• **Given information**

::::::::

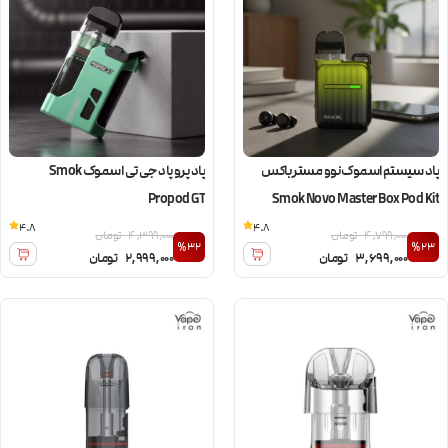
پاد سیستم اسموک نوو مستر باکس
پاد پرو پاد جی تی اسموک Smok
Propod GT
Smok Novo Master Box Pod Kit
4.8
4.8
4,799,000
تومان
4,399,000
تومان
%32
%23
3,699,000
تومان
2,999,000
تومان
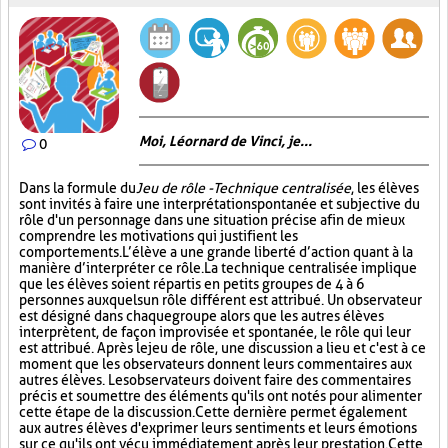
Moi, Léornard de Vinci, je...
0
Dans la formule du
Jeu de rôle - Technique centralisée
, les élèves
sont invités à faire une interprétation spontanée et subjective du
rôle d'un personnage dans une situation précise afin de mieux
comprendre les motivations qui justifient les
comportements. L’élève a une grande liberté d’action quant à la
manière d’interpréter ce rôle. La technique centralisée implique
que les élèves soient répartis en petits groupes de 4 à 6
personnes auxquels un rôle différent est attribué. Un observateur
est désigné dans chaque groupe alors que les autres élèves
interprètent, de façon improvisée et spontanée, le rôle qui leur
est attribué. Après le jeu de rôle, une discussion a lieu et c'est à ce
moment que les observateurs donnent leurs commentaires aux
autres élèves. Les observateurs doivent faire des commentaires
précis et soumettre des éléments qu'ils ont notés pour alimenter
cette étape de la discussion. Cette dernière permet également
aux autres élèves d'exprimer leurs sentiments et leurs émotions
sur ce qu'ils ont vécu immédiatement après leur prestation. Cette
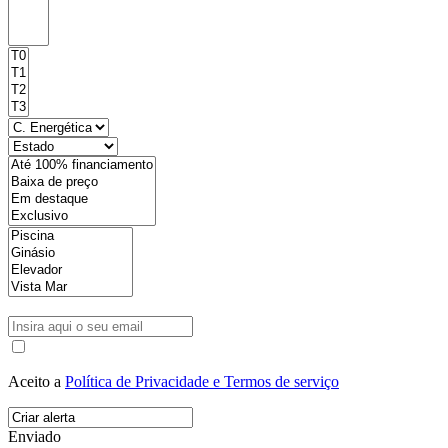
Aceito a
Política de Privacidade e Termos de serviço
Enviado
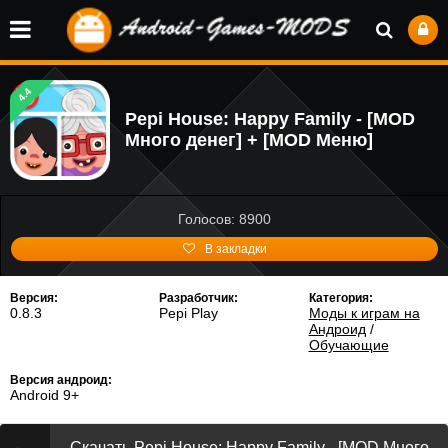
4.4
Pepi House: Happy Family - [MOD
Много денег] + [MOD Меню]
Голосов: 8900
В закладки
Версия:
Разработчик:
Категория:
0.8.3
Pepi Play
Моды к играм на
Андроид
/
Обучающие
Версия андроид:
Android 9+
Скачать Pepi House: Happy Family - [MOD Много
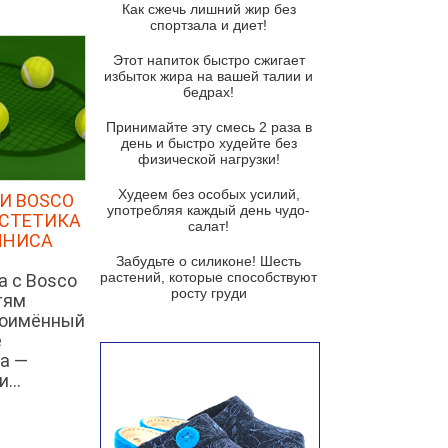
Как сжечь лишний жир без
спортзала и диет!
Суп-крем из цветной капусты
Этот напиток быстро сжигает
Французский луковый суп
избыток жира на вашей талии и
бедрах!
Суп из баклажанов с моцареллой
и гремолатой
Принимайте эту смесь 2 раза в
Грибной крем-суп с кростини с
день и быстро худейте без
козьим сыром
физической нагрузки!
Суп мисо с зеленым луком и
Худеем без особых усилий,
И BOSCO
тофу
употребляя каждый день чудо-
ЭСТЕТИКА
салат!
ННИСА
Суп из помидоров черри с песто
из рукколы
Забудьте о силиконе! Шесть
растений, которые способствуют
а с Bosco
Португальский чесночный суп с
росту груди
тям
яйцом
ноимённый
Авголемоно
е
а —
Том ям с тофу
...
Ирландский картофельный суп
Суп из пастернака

::::::::

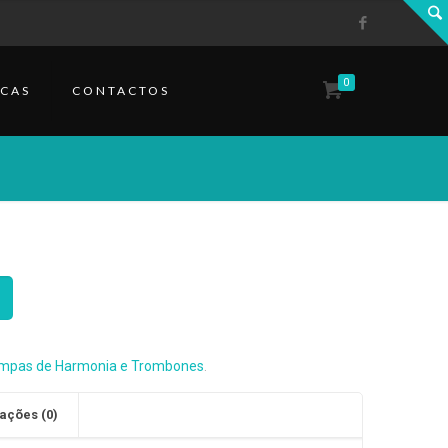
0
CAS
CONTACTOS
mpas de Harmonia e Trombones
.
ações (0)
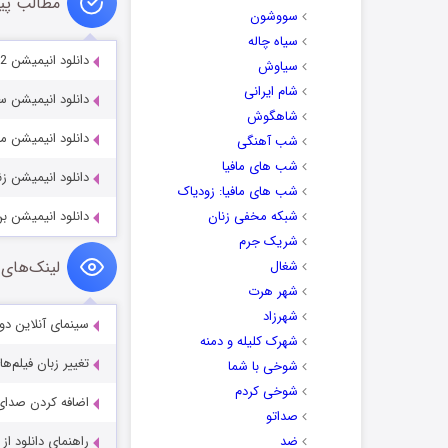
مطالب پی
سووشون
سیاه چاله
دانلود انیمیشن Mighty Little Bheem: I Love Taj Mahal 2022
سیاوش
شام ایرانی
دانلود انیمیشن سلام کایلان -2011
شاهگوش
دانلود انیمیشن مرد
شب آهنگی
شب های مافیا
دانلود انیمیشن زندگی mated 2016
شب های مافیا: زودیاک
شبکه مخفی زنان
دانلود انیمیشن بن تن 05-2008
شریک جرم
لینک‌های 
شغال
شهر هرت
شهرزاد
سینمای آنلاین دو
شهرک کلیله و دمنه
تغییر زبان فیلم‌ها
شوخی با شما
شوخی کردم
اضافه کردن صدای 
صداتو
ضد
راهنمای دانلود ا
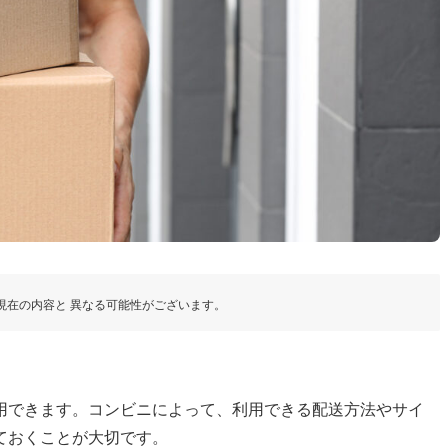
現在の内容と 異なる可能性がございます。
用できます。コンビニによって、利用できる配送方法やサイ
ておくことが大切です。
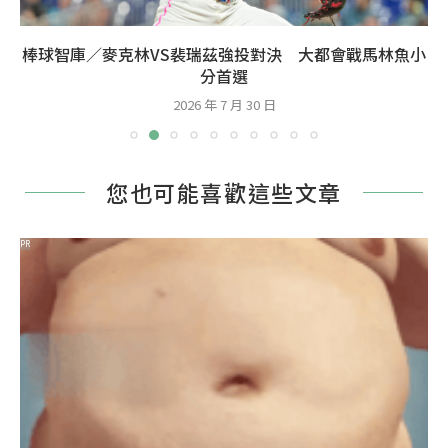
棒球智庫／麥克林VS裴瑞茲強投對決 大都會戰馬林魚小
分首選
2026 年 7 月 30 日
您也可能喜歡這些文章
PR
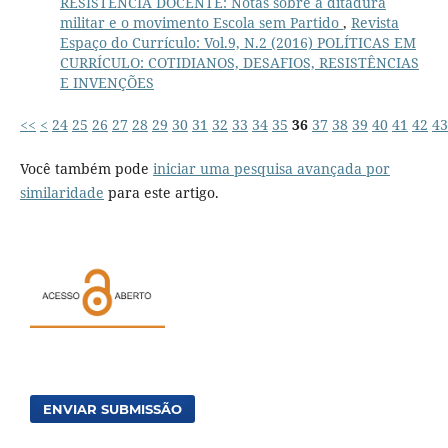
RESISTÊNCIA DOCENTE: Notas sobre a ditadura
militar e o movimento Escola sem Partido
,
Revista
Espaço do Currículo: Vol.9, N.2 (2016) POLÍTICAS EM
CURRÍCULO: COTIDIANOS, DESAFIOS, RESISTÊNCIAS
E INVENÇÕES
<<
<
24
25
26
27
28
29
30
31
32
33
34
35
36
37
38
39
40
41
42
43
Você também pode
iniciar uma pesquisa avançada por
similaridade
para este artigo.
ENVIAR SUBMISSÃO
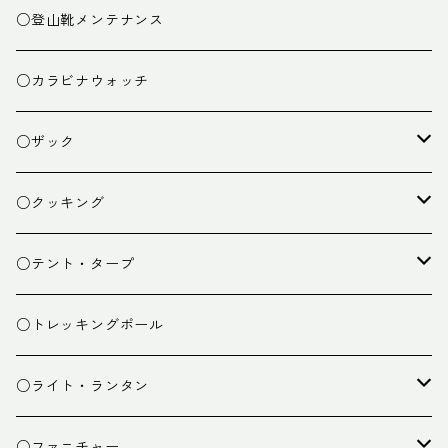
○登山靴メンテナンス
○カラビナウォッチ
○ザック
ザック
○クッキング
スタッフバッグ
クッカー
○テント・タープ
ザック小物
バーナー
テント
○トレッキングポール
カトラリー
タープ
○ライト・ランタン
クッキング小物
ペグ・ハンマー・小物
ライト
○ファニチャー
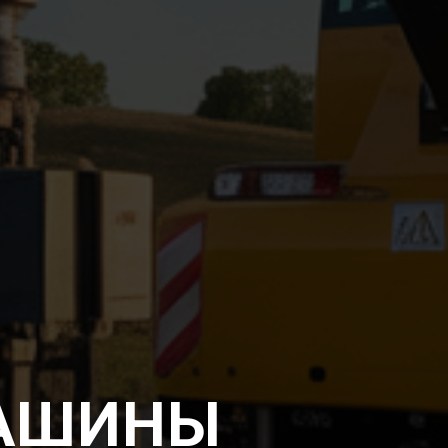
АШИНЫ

::::::::

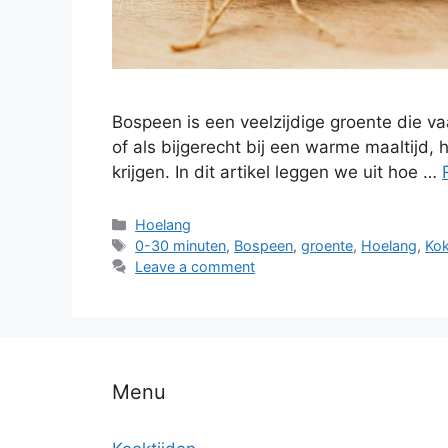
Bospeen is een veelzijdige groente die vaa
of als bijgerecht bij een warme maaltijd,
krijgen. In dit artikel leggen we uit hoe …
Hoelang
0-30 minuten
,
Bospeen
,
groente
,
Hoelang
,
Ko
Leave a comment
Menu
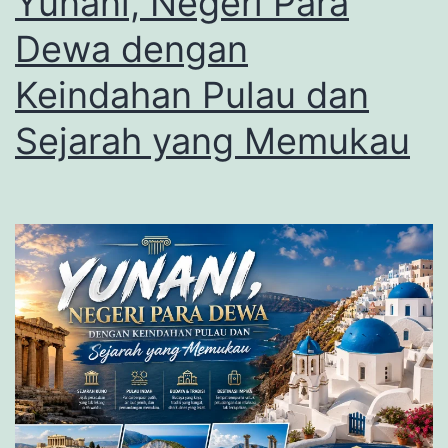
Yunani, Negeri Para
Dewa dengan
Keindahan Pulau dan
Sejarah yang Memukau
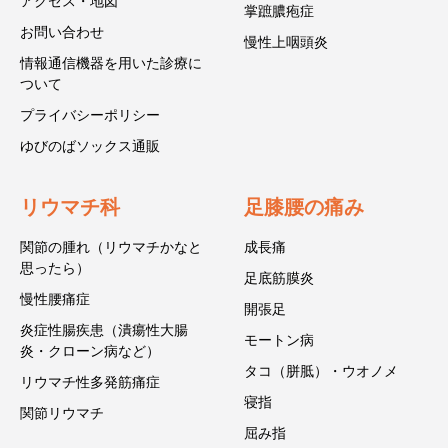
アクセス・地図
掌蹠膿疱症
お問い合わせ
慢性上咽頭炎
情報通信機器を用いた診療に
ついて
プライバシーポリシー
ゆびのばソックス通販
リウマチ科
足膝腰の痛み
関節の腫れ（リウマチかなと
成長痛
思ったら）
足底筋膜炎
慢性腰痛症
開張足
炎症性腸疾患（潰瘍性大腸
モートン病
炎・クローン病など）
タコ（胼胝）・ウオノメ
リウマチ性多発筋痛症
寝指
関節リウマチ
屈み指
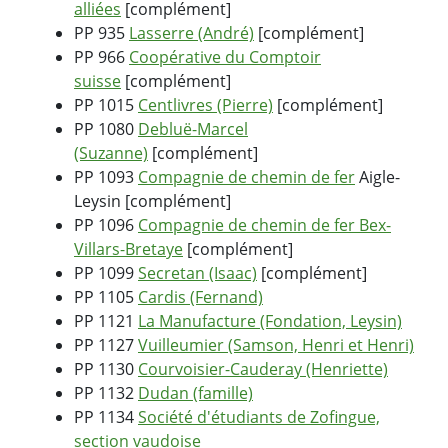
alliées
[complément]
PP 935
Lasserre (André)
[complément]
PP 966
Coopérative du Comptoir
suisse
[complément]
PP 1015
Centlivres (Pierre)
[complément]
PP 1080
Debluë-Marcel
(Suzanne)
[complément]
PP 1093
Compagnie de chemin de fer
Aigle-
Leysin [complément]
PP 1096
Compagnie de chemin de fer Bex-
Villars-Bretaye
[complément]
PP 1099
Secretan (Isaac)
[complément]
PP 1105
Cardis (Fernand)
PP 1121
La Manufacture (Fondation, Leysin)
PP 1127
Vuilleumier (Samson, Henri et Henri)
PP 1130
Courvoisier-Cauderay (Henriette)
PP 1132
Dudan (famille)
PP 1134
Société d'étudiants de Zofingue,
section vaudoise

::::::::

• **Exercise description**
Report how many lines in the data above contain "attribué", without any other words.

• **Exercise response**
2